● Task material:
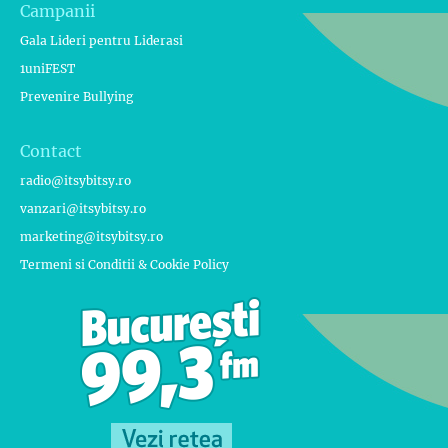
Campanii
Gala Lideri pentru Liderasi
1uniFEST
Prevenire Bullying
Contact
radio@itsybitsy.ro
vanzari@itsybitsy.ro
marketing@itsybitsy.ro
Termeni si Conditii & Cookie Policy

● Problem description: With "itsybitsy" as the search string, filter the records and return each line that has it.

● Task response:
radio@itsybitsy.ro
vanzari@itsybitsy.ro
marketing@itsybitsy.ro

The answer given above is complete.